EXERCISE AIM: Copy out, precisely as given, the lines from the line with "அழகான இடத்தில் அமைதியான வாழ்க்கை!" to the end of the entries that follow.

Saved data entries
>>>
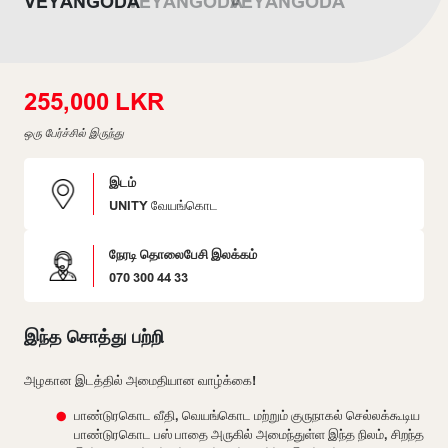
255,000 LKR
ஒரு பேர்ச்சில் இருந்து
இடம்
UNITY வேயங்கொட
நேரடி தொலைபேசி இலக்கம்
070 300 44 33
இந்த சொத்து பற்றி
அழகான இடத்தில் அமைதியான வாழ்க்கை!
பாண்டுரகொட வீதி, வெயங்கொட மற்றும் குருநாகல் செல்லக்கூடிய
பாண்டுரகொட பஸ் பாதை அருகில் அமைந்துள்ள இந்த நிலம், சிறந்த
<<<
ANSWER TO THE PROBLEM:
அழகான இடத்தில் அமைதியான வாழ்க்கை!
பாண்டுரகொட வீதி, வெயங்கொட மற்றும் குருநாகல் செல்லக்கூடிய
பாண்டுரகொட பஸ் பாதை அருகில் அமைந்துள்ள இந்த நிலம், சிறந்த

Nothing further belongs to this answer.